Additionally, the cloud providers are not necessarily equipped to determine which scientific research projects merit funding. On the other hand, evaluating research proposals is a core capability for the NSF. The solution, first agreed upon by Amazon Web Services, was for researchers to be awarded a certain amount of cloud computing resources at the same time they receive an NSF grant. The BIGDATA program was a natural fit because of the amount of computing power required to research vast quantities of information.
Doina Caragea, a computer science professor at Kansas State University, jumped at the opportunity. She is studying big data resulting from major disasters in an effort to provide greater situational awareness for response organizations and facilitate faster, more effective responses. “This project aims to explore machine learning solutions to help emergency response organizations deal with the overload of relevant and trustworthy information, in real time, to improve situational awareness,” Caragea says via email.
The approach will be to design an integrated knowledge transfer framework based on deep learning, with a focus on transferring knowledge from one or more prior crises to a current crisis. “The project assumes that each crisis event has unique characteristics in terms of its nature, location, actors and even social media response, while some patterns persist during different emergency events,” she adds.
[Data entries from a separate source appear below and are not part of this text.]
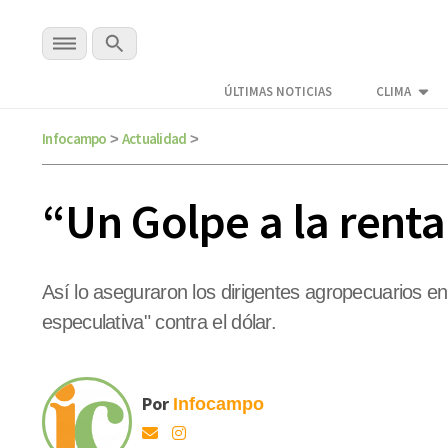
ÚLTIMAS NOTICIAS
CLIMA
Infocampo
Actualidad
>
>
“Un Golpe a la rent
Así lo aseguraron los dirigentes agropecuarios e
especulativa" contra el dólar.
Por
Infocampo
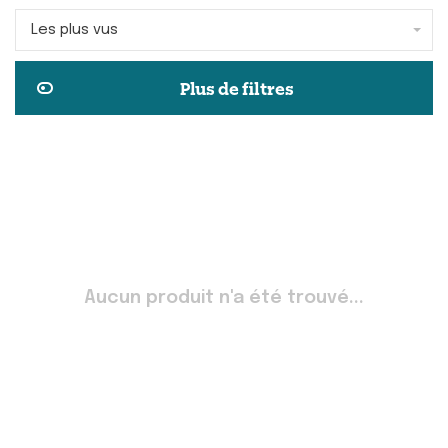
Les plus vus
Plus de filtres
Aucun produit n'a été trouvé...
The problem, Caragea elaborates, is that the volume of data resulting from a major disaster presents too much of a challenge for responders to glean lessons learned. “Manually sifting through voluminous streaming data to filter useful information in real time is inherently impossible,” she says.
Caragea chose to use Amazon Web Services because it provides a variety of computational resources and services, some “equipped with cutting-edge GPU architectures and powerful frameworks—and optimized for big data analysis, machine learning and deep learning,” she says.
“The staff at Amazon was readily available, proved to be very knowledgable and helped us identify the most appropriate and cost-effective resources for our project,” Caragea adds. “Thanks to NSF and Amazon Web Services, our project has the potential to transform the way in which crisis response organizations operate and, in turn, provide better support to the victims of disasters in a timely fashion,” she concludes.
The NSF-cloud provider partnership resulted in nine projects starting last fiscal year with the donated cloud resources. Baru reports that only about $3 million in resources were allocated, essentially leaving $6 million unused. But that likely will not last long. “This is the very first time the research community has seen this kind of program, so there is some notion of uptick. We fully expect in the current year to get a whole lot more requests because people get tuned into what’s going on,” he says.